What to produce
Scan the entries below for "news" and copy each line that holds it.

(Available data begins)

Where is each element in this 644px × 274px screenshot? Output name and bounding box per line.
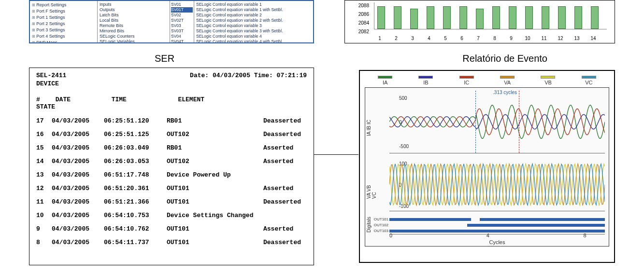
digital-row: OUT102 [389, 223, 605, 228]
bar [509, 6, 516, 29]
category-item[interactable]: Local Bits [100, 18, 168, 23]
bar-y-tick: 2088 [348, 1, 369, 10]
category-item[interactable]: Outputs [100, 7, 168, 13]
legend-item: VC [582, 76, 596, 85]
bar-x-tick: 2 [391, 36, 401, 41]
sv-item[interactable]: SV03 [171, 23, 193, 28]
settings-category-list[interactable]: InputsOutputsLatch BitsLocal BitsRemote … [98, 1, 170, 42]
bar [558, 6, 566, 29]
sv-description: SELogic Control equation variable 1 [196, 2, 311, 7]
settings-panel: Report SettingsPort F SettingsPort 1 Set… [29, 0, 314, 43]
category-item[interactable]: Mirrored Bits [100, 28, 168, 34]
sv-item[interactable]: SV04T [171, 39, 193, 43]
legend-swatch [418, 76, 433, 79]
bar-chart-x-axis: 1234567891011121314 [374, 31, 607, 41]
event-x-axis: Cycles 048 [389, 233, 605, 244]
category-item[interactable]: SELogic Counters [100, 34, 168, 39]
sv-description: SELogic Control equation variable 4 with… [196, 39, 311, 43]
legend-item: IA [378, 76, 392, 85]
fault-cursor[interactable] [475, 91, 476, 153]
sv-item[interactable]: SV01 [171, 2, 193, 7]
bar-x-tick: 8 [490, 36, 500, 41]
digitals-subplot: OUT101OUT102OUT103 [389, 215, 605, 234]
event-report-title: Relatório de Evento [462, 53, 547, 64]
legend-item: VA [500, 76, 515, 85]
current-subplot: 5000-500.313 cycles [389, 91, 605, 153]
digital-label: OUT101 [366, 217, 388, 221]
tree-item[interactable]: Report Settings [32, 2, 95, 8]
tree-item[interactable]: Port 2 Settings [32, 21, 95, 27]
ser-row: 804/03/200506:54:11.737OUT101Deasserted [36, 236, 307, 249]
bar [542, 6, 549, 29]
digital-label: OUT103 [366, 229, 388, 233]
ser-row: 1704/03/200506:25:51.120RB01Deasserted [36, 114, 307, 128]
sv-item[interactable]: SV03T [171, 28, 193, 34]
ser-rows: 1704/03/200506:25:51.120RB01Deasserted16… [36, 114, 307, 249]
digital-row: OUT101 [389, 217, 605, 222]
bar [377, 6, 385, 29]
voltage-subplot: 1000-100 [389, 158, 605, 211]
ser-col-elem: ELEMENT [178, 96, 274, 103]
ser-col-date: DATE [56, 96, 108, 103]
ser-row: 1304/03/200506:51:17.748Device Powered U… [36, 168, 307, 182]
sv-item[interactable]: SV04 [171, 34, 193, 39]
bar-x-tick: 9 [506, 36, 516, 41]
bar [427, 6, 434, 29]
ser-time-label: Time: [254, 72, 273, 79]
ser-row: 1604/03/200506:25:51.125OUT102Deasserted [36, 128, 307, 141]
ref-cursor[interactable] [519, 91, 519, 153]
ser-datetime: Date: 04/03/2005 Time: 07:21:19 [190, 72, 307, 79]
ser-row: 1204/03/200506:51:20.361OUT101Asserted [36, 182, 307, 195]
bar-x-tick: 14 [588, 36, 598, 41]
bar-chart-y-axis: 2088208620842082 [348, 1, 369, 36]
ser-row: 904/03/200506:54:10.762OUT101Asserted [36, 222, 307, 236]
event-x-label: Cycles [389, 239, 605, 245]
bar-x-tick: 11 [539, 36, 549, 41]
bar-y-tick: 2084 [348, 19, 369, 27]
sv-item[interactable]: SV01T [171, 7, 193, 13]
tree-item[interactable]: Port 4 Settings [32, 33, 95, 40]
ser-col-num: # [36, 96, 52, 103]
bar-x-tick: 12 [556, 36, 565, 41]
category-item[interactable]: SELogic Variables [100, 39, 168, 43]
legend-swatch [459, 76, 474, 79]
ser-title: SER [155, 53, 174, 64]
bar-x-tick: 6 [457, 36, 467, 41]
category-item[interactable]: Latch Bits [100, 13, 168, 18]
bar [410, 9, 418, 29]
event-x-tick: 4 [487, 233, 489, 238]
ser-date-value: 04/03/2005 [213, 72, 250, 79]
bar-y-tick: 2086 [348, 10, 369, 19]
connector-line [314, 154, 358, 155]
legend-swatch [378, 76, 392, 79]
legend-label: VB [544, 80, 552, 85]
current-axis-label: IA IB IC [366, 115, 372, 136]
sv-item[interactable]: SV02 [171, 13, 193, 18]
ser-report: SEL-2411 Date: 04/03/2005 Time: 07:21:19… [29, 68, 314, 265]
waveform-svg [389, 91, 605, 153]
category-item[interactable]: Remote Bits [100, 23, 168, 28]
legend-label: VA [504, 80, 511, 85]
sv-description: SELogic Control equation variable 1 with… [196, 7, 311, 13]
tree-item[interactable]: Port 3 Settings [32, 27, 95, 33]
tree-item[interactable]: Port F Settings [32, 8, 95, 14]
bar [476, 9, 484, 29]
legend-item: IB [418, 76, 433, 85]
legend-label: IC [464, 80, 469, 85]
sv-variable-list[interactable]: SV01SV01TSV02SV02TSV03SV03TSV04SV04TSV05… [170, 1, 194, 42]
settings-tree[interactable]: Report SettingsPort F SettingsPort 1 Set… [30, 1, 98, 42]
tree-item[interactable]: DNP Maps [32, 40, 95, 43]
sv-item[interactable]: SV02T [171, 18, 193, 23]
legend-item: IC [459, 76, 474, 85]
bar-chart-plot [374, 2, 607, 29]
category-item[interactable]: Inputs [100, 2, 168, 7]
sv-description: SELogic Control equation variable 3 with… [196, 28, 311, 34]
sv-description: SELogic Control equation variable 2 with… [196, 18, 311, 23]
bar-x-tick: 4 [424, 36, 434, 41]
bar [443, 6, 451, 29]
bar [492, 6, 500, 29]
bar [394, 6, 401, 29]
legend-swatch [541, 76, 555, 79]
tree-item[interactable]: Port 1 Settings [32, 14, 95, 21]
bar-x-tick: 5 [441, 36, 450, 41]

(Available data ends)
(Available data begins)

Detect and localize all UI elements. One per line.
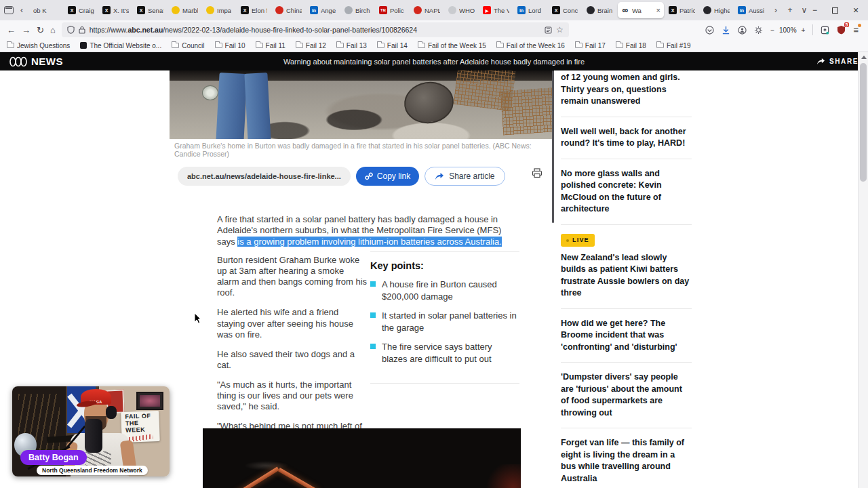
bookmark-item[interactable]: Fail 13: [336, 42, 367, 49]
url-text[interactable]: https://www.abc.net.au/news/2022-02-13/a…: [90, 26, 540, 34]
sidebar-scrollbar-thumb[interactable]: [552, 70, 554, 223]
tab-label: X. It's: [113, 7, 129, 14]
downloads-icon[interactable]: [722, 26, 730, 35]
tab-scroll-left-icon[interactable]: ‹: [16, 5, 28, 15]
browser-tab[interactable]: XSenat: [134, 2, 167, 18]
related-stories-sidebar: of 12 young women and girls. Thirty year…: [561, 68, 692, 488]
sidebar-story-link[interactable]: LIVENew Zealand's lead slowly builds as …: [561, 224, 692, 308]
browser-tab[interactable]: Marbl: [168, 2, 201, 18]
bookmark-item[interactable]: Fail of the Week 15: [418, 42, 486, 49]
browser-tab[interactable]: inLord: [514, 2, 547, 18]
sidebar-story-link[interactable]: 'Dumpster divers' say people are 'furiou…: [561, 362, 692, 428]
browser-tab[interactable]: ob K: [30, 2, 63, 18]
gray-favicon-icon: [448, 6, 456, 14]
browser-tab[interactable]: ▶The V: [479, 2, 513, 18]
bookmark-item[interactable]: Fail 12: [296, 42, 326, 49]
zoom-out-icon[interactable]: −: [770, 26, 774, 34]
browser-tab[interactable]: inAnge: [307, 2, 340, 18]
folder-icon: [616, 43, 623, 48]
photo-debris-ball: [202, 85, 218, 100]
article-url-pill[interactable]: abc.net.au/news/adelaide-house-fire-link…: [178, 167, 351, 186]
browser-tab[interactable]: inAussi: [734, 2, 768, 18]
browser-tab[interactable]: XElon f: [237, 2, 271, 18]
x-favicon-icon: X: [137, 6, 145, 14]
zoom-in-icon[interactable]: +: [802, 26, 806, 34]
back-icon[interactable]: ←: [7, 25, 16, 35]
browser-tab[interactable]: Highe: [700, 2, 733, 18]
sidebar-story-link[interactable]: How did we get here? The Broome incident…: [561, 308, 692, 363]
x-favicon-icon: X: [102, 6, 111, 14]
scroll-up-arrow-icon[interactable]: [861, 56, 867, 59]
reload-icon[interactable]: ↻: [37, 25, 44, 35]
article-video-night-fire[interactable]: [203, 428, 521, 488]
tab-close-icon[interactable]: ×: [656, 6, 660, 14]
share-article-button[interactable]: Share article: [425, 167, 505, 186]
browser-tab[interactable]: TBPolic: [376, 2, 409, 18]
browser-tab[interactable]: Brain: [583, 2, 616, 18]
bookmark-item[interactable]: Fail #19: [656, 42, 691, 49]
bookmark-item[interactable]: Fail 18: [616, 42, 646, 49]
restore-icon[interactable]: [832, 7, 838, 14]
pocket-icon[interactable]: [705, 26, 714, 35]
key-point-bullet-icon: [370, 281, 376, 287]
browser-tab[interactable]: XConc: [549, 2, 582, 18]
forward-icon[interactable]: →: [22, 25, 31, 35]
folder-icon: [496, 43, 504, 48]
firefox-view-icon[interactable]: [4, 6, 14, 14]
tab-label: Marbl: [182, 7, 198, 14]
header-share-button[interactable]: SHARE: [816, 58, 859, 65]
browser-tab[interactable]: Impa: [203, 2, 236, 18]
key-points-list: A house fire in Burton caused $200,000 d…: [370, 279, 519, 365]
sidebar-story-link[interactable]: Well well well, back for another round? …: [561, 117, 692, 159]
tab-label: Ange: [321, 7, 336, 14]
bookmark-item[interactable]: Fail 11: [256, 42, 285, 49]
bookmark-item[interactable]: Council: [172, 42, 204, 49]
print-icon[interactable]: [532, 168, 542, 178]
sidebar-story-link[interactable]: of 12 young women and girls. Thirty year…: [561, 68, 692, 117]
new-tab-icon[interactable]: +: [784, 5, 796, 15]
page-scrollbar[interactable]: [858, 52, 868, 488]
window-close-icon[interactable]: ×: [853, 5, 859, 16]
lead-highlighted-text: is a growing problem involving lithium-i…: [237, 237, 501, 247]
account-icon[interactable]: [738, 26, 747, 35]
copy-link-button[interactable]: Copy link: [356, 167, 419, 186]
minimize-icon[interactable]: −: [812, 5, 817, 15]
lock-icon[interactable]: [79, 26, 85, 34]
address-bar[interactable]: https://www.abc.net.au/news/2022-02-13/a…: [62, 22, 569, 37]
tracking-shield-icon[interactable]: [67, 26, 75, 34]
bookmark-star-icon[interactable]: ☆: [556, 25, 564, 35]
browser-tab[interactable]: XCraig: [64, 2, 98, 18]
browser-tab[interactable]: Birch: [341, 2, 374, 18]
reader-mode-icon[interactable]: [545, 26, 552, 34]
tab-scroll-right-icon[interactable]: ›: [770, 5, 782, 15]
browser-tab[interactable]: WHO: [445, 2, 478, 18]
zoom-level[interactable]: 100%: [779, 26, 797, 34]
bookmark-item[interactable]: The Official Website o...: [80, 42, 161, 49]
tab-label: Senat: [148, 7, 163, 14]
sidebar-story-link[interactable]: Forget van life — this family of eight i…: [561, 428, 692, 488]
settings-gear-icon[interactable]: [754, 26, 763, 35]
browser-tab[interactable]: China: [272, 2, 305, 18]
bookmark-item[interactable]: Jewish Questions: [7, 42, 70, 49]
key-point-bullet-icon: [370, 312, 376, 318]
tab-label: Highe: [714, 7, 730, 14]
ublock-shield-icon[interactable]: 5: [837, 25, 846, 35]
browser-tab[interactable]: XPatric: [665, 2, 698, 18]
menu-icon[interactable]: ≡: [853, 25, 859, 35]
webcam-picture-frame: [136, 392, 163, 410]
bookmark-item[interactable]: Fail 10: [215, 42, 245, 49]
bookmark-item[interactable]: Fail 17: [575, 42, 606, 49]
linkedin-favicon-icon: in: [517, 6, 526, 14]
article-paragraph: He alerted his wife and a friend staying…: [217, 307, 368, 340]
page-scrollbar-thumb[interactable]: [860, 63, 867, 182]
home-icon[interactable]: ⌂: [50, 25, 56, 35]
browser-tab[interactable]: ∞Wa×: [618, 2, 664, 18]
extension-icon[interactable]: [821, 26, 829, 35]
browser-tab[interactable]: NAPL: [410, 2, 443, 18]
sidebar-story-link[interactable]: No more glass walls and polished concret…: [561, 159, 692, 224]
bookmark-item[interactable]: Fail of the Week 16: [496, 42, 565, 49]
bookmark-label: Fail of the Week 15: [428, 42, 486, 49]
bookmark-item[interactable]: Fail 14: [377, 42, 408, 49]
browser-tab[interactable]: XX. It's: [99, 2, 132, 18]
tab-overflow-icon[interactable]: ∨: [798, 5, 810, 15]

(Available data ends)
(Available data begins)

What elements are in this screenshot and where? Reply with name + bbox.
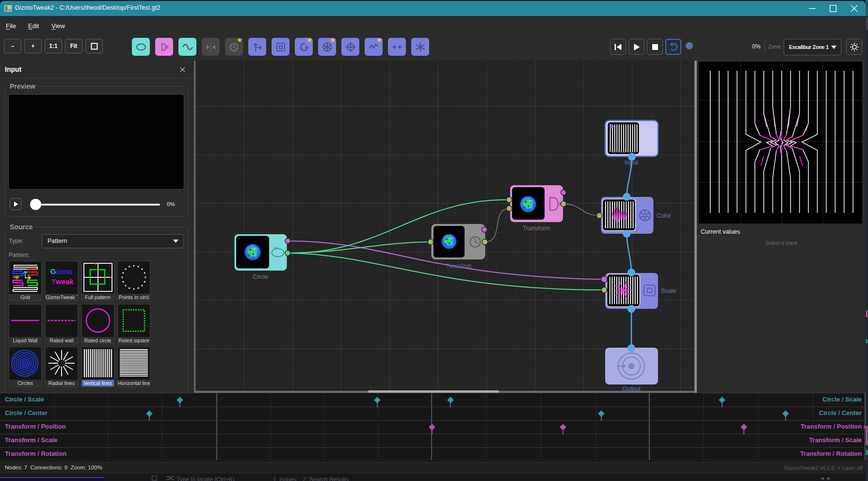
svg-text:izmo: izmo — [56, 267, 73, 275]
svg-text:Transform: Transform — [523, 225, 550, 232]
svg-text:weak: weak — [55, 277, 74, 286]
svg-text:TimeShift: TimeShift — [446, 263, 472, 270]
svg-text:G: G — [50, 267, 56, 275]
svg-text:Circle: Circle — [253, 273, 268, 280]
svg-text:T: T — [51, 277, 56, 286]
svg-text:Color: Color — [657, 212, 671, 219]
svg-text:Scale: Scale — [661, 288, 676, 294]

(Available data ends)

Exercise answer
url-text[interactable]: https://www.abc.net.au/news/2022-02-13/a…: [90, 26, 540, 34]
article-url-pill[interactable]: abc.net.au/news/adelaide-house-fire-link…: [178, 167, 351, 186]
address-bar[interactable]: https://www.abc.net.au/news/2022-02-13/a…: [62, 22, 569, 37]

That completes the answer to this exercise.